## Your assignment
This task calls for copying every line in the data below that contains the word "парком".

Records from a collection
· · ·

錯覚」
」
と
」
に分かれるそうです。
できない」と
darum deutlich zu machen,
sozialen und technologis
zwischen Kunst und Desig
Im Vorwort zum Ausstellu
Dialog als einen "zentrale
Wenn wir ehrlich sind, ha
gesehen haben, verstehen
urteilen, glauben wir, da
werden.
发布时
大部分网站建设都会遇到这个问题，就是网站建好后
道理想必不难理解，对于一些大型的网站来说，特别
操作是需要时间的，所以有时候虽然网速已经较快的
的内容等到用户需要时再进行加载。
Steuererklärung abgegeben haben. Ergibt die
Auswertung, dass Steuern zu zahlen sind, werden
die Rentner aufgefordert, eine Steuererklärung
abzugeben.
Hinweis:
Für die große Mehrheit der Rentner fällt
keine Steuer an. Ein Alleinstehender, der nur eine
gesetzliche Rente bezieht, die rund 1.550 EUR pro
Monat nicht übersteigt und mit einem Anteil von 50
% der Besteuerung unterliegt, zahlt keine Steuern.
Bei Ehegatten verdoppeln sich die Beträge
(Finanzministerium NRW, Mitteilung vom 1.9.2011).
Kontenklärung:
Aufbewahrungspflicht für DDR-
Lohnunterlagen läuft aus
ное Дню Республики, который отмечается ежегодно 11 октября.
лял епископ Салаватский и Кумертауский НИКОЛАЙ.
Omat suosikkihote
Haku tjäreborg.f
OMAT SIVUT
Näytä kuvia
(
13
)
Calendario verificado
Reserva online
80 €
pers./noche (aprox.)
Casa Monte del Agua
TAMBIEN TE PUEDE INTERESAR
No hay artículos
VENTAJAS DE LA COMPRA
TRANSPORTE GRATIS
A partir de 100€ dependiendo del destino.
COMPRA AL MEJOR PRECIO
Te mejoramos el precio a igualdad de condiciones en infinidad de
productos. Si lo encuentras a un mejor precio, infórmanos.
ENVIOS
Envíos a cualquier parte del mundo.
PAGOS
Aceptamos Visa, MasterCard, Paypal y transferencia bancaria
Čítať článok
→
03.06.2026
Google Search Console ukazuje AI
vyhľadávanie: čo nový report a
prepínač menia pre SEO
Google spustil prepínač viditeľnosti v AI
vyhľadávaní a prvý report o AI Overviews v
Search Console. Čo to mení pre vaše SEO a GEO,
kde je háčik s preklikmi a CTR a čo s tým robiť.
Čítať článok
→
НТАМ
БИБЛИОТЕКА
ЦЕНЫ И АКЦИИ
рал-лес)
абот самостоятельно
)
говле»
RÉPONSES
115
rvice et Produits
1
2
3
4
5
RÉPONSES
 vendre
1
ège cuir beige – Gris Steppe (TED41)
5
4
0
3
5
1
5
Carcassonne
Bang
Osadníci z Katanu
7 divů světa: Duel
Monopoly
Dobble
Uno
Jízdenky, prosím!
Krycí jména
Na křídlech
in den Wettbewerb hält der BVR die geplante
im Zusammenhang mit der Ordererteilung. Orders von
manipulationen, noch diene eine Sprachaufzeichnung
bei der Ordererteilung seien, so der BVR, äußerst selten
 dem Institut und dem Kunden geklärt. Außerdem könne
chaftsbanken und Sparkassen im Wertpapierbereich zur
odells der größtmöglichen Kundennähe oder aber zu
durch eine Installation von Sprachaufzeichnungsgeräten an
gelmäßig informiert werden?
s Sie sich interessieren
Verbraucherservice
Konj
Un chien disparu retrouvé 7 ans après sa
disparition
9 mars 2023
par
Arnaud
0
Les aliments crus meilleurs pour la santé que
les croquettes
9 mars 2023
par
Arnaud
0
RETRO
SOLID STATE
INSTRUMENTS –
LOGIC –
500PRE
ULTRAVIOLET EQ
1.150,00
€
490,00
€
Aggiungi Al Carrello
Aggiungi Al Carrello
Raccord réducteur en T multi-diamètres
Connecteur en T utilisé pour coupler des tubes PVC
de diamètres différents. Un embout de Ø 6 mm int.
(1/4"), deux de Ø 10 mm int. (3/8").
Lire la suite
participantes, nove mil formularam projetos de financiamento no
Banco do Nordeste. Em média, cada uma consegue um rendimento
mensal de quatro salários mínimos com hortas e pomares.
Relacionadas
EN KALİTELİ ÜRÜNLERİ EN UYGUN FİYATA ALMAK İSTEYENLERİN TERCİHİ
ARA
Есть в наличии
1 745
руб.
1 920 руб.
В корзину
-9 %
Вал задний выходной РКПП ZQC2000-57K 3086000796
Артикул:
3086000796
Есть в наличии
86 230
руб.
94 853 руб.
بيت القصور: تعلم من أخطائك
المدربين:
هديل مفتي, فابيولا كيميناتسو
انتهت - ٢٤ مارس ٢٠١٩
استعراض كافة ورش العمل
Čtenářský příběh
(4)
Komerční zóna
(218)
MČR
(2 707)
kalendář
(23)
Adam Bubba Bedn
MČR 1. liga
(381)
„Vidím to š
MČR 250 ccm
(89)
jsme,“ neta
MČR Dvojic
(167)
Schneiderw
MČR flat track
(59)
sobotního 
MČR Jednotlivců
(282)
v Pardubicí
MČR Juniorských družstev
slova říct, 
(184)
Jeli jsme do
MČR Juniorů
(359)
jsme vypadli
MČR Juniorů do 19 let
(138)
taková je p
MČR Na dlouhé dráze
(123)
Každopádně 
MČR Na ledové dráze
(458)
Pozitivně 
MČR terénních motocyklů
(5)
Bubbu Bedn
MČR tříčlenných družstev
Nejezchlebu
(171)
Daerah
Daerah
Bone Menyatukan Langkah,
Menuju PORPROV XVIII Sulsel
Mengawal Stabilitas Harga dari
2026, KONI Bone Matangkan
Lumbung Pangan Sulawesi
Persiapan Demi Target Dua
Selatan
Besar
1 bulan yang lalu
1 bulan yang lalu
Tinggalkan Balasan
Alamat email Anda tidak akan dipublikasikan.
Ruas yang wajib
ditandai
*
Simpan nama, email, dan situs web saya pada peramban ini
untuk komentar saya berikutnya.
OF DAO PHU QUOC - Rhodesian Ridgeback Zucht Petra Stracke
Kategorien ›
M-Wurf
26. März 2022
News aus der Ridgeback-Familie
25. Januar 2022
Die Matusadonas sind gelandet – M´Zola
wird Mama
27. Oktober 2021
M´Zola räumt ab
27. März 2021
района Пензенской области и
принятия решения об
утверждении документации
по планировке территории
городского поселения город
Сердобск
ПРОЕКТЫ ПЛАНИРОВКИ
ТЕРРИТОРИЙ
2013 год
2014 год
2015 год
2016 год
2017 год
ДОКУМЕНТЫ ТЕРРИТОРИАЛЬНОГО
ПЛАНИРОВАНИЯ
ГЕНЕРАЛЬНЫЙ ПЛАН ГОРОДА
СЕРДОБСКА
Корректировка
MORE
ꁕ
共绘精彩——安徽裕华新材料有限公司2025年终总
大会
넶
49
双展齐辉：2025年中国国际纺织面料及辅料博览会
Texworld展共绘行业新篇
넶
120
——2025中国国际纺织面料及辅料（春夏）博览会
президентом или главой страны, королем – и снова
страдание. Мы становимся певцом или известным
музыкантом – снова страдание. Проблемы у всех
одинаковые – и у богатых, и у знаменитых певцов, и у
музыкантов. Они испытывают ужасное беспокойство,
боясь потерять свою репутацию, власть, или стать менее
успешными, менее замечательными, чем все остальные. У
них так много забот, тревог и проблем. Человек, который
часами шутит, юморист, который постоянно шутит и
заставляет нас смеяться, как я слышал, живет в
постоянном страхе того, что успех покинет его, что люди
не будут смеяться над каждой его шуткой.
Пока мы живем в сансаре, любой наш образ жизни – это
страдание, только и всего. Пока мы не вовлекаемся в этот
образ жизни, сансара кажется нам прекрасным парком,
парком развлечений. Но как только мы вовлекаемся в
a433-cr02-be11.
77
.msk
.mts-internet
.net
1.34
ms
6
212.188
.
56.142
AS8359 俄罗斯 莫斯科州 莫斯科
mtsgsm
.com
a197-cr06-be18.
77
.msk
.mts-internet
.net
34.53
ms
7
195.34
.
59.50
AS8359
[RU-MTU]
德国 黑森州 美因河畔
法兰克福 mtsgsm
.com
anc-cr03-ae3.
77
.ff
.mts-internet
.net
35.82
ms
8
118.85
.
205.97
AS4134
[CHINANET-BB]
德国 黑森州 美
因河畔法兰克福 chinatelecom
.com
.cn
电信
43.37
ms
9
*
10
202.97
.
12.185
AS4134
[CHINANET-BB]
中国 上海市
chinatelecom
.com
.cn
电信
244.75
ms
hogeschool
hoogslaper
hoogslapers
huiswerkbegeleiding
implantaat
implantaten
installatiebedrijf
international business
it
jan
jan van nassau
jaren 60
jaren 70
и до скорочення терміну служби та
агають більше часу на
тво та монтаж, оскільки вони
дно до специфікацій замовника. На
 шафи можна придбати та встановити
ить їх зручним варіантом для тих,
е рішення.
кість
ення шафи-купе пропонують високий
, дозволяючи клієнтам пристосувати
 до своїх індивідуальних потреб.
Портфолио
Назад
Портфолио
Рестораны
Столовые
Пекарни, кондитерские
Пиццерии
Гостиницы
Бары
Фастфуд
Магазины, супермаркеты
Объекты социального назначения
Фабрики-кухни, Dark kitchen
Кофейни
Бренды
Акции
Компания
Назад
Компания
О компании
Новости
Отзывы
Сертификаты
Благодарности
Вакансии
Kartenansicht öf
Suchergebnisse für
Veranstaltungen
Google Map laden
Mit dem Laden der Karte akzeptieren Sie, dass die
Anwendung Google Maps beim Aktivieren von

· · ·

## Problem solution
образ жизни, сансара кажется нам прекрасным парком,
парком развлечений. Но как только мы вовлекаемся в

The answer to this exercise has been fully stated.